**Material shown**
++++
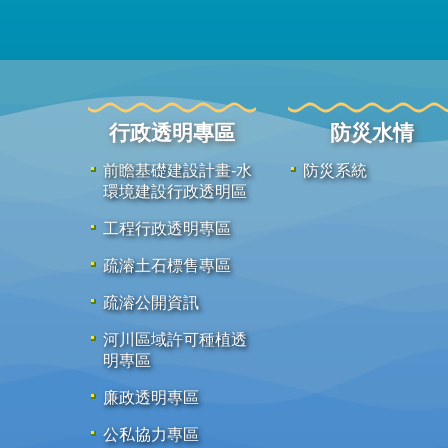
行政透明專區
防災水情
前瞻基礎建設計畫-水
防災系統
環境建設行政透明區
工程行政透明專區
疏濬土石標售專區
疏濬公開資訊
河川區域許可種植透
明專區
廉政透明專區
公私協力專區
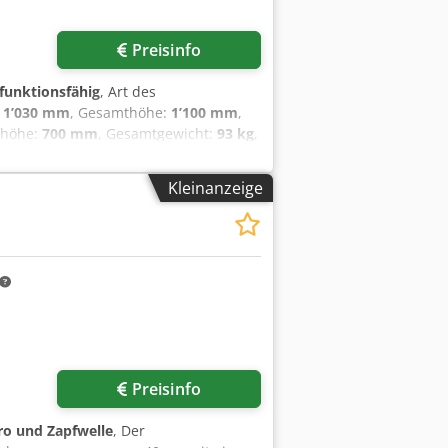
Mehr Bilder anfragen
Preisinfo
 funktionsfähig
, Art des
:
1’030 mm
, Gesamthöhe:
1’100 mm
,
shöhe:
700 mm
, Gesamtgewicht:
93 kg
,
Sicherheit durch gesetzlich
olzes durch eingestanzte Widerhaken
Kleinanzeige
chtung für einfachen Transport • Stoß-,
asenwender Technische Daten:
iefe (Produkt) ca.: 770 mm Höhe
700 mm Wippenauflage: 740 mm Antrieb:
schlussspannung: 400 V Netzfrequenz:
eistung: 5 kW Geräuschemission:
 Sägeblatt: Umfangsgeschwindigkeit
: Max. Schnittleistung Wippe Rundholz:
r anfragen
Preisinfo
ro und Zapfwelle
, Der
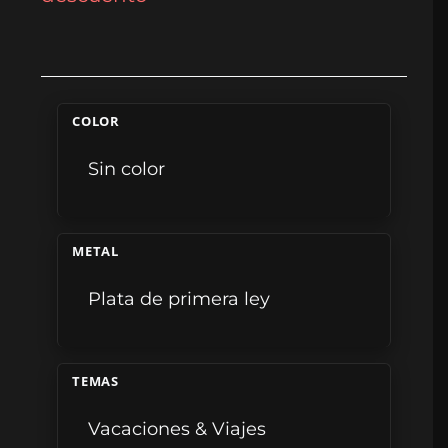
COLOR
Sin color
METAL
Plata de primera ley
TEMAS
Vacaciones & Viajes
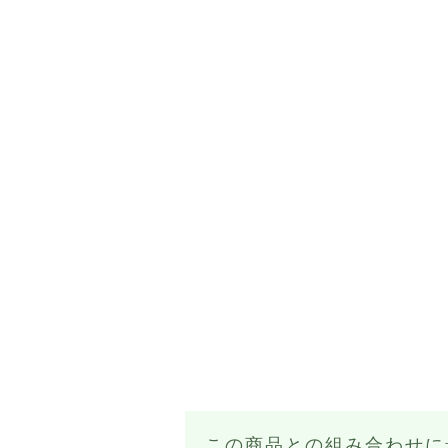
この商品との組み合わせに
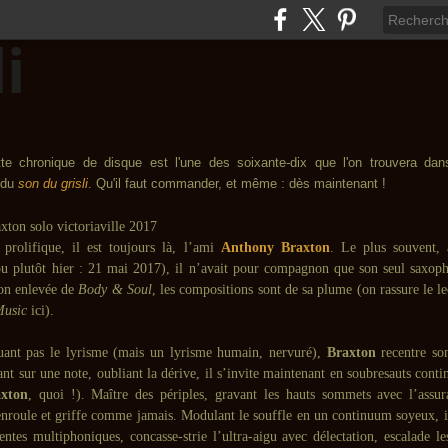
te chronique de disque est l'une des soixante-dix que l'on trouvera dan
 du
son du grisli
. Qu'il faut commander, et même : dès maintenant !
 prolifique, il est toujours là, l’ami
Anthony Braxton
. Le plus souvent, à
u plutôt hier : 21 mai 2017), il n’avait pour compagnon que son seul saxoph
ion enlevée de
Body & Soul
, les compositions sont de sa plume (on rassure le le
Music
ici).
uant pas le lyrisme (mais un lyrisme humain, nervuré),
Braxton
recentre son
ant sur une note, oubliant la dérive, il s’invite maintenant en soubresauts conti
xton
, quoi !). Maître des périples, gravant les hauts sommets avec l’assu
s’enroule et griffe comme jamais. Modulant le souffle en un continuum soyeux, i
lentes multiphoniques, concasse-strie l’ultra-aigu avec délectation, escalade l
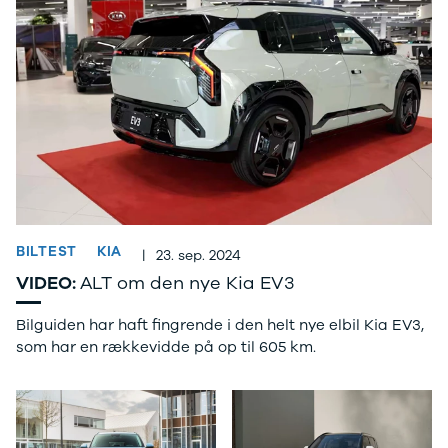
Modeller
Elbil
Si
Anmeldelser
Atto 3
Sp
Privatleasing
Han
St
Tilbud
Citroën
U
Jogger
Se alle
& 
Modeller
Citroën
S
Anmeldelser
C1
S
Privatleasing
C3
V
Tilbud
C3 Picasso
Au
Bigster
C4
Bo
Modeller
C4 Cactus
Le
BILTEST
KIA
|
23. sep. 2024
Anmeldelser
C4
O
Privatleasing
SpaceTourer
Se
VIDEO:
ALT om den nye Kia EV3
Tilbud
C5 Aircross
a
Volvo
Jumper 33
Sk
Bilguiden har haft fingrende i den helt nye elbil Kia EV3,
EX30
Jumper 35
Så
som har en rækkevidde på op til 605 km.
Modeller
Grand C4
Gu
Anmeldelser
SpaceTourer
Al
Privatleasing
ë-C4
V
Tilbud
Cupra
S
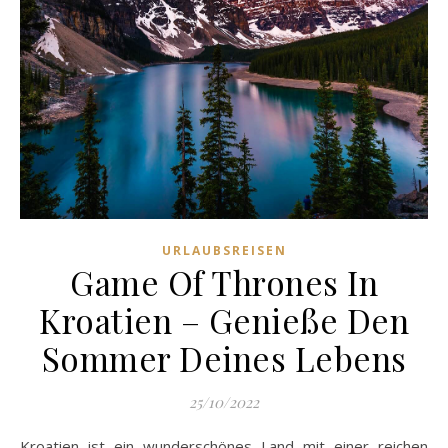
URLAUBSREISEN
Game Of Thrones In
Kroatien – Genieße Den
Sommer Deines Lebens
25/10/2022
Kroatien ist ein wunderschönes Land mit einer reichen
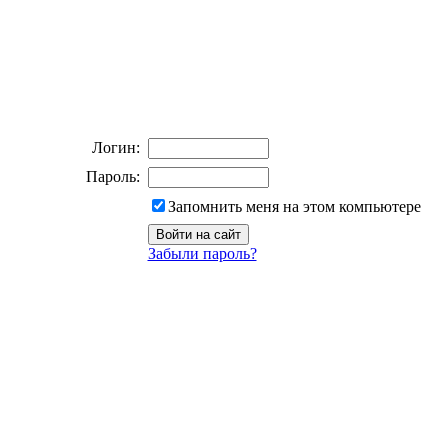
Логин:
Пароль:
Запомнить меня на этом компьютере
Забыли пароль?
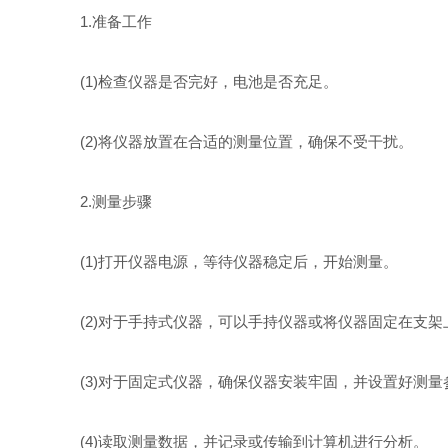
1.准备工作
(1)检查仪器是否完好，电池是否充足。
(2)将仪器放置在合适的测量位置，确保不受干扰。
2.测量步骤
(1)打开仪器电源，等待仪器稳定后，开始测量。
(2)对于手持式仪器，可以手持仪器或将仪器固定在支架
(3)对于固定式仪器，确保仪器安装牢固，并设置好测量
(4)读取测量数据，并记录或传输到计算机进行分析。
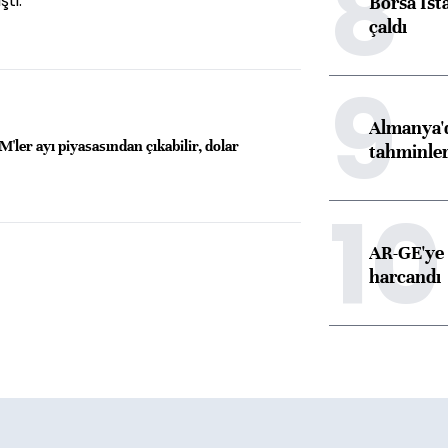
8
şti.
Borsa İst
çaldı
9
Almanya'd
'ler ayı piyasasından çıkabilir, dolar
tahminler
10
AR-GE'ye 
harcandı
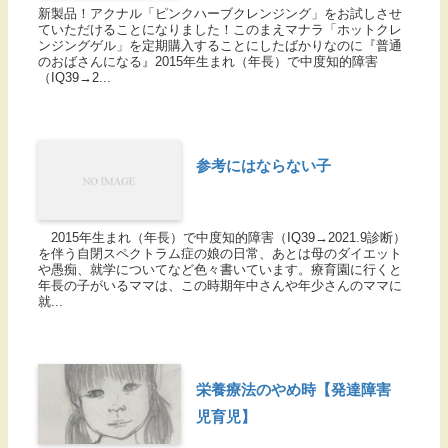
新製品！アクナル「ピンクハーブクレンジング」をお試しさせ
ていただけることになりました！このまえマナラ「ホットクレ
ンジングゲル」を定期購入することにしたばかりなのに『普通
のおばさんになる』2015年生まれ（年長）で中度知的障害
（IQ39→2...
参考にはならない子
2015年生まれ（年長）で中度知的障害（IQ39→2021.9診断）
を伴う自閉スペクトラム症の娘の日常、あとは母のダイエット
や愚痴、就学についてなど色々書いています。療育園に行くと
年長の子がいるママは、この時期年中さんや年少さんのママに
就...
栄養療法のやめ時【発達障害
児育児】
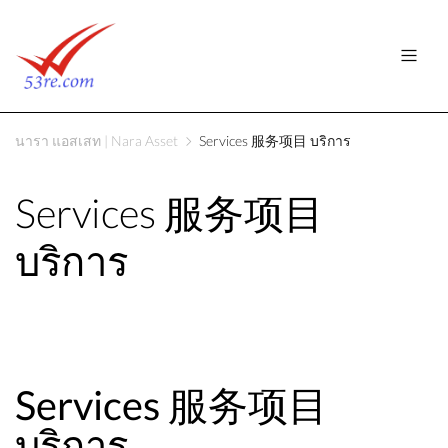
นารา แอสเสท | Nara Asset
Services 服务项目 บริการ
Services 服务项目
บริการ
Services 服务项目
บริการ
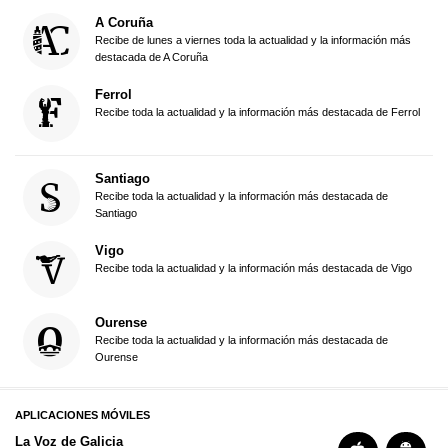
A Coruña
Recibe de lunes a viernes toda la actualidad y la información más
destacada de A Coruña
Ferrol
Recibe toda la actualidad y la información más destacada de Ferrol
Santiago
Recibe toda la actualidad y la información más destacada de
Santiago
Vigo
Recibe toda la actualidad y la información más destacada de Vigo
Ourense
Recibe toda la actualidad y la información más destacada de
Ourense
APLICACIONES MÓVILES
La Voz de Galicia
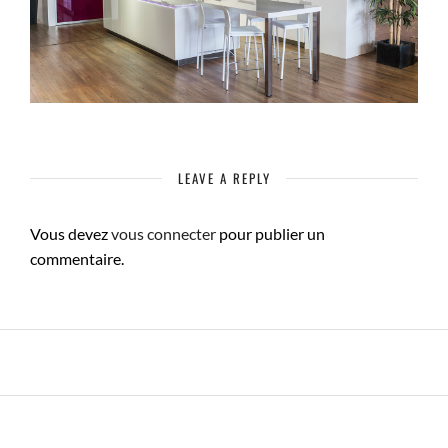
LEAVE A REPLY
Vous devez
vous connecter
pour publier un
commentaire.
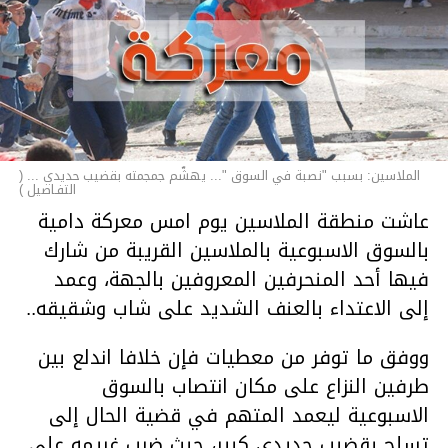
الملاسين: بسبب "نصبة في السوق "... يهشّم جمجمته بقضيب حديدي ... (
التفـاصيل )
عاشت منطقة الملاسين يوم امس معركة دامية
بالسوق الاسبوعية بالملاسين القريبة من شارك
فيها أحد المنحرفين المعروفين بالجهة، وعمد
إلى الاعتداء بالعنف الشديد على شاب وشقيقه..
ووفق ما توفر من معطيات فإن خلافا اندلع بين
طرفين النزاع على مكان انتصاب بالسوق
الاسبوعية ليعمد المتهم في قضية الحال إلى
تسلح بقضيب حديدي كبير، حيث ضرب غريمه على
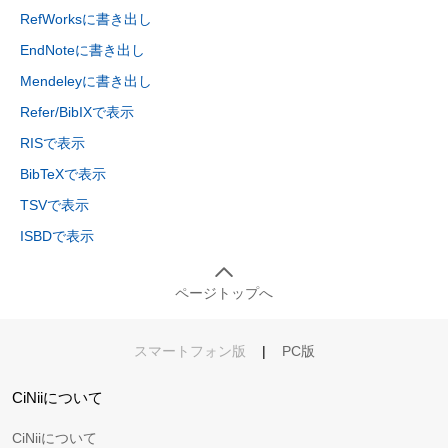
RefWorksに書き出し
EndNoteに書き出し
Mendeleyに書き出し
Refer/BibIXで表示
RISで表示
BibTeXで表示
TSVで表示
ISBDで表示
ページトップへ
スマートフォン版
|
PC版
CiNiiについて
CiNiiについて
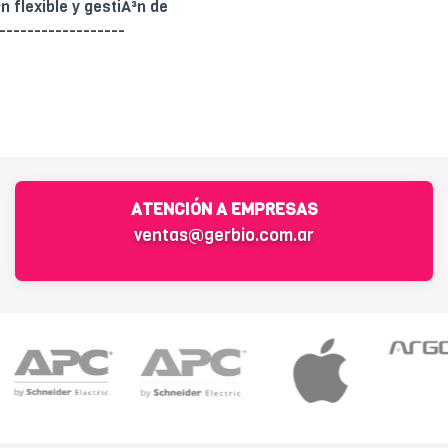
 flexible y gestiÃ³n de
------------------
ATENCIÓN A EMPRESAS
ventas@gerbio.com.ar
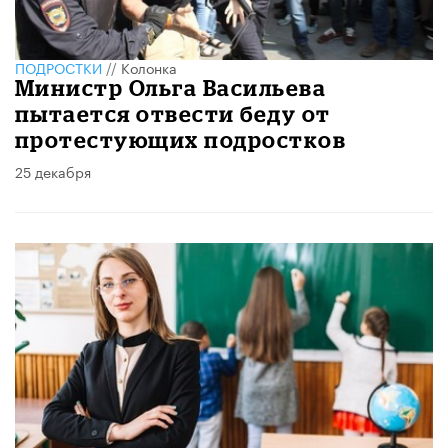
ПОДРОСТКИ
//
Колонка
Министр Ольга Васильева
пытается отвести беду от
протестующих подростков
25 декабря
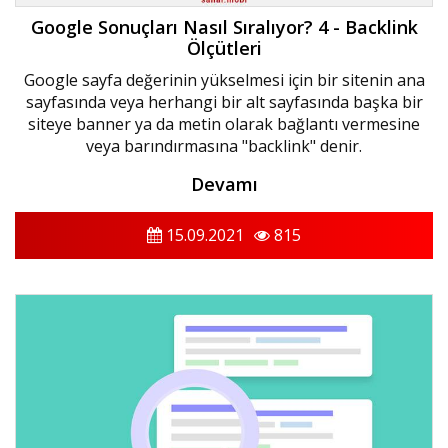
Google Sonuçları Nasıl Sıralıyor? 4 - Backlink
Ölçütleri
Google sayfa değerinin yükselmesi için bir sitenin ana
sayfasında veya herhangi bir alt sayfasında başka bir
siteye banner ya da metin olarak bağlantı vermesine
veya barındırmasına "backlink" denir.
Devamı
15.09.2021
815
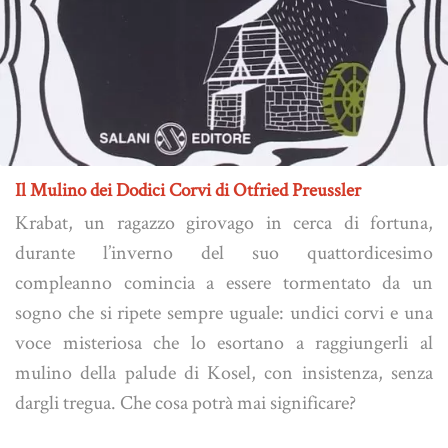
Il Mulino dei Dodici Corvi di Otfried Preussler
Krabat, un ragazzo girovago in cerca di fortuna,
durante l’inverno del suo quattordicesimo
compleanno comincia a essere tormentato da un
sogno che si ripete sempre uguale: undici corvi e una
voce misteriosa che lo esortano a raggiungerli al
mulino della palude di Kosel, con insistenza, senza
dargli tregua. Che cosa potrà mai significare?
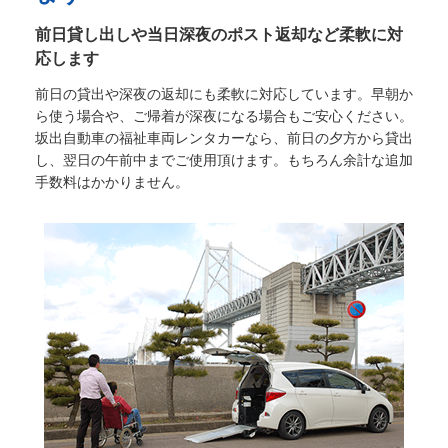
前日貸し出しや当日深夜のポスト返却など柔軟に対
応します
前日の貸出や深夜の返却にも柔軟に対応しています。早朝か
ら使う場合や、ご帰着が深夜になる場合もご安心ください。
坂出自動車の福祉車両レンタカーなら、前日の夕方から貸出
し、翌日の午前中までご使用頂けます。もちろん余計な追加
手数料はかかりません。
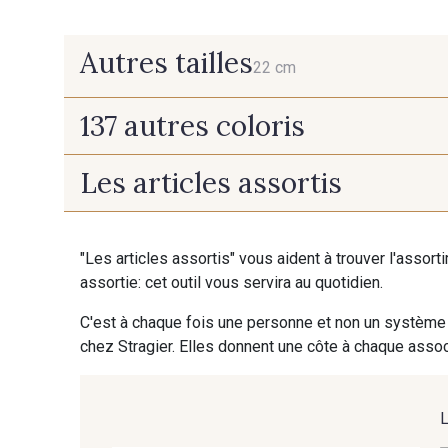
Autres tailles
22 cm
137 autres coloris
22 cm
Les articles assortis
9700 - Noir
9118 - Blanc d'os
"Les articles assortis" vous aident à trouver l'assort
9853 - Gris Fusil
9390 - Gris Mercure
assortie: cet outil vous servira au quotidien.
C'est à chaque fois une personne et non un système 
9391 - Gris Bruine
9404 - Gris frais
chez Stragier. Elles donnent une côte à chaque associ
8135 - Vanille
8201 - Ecru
++++
**Work to be completed**
Going line by line through the data, tally each one that includes the string "Vigo", and answer with the tally only.

**Response**
2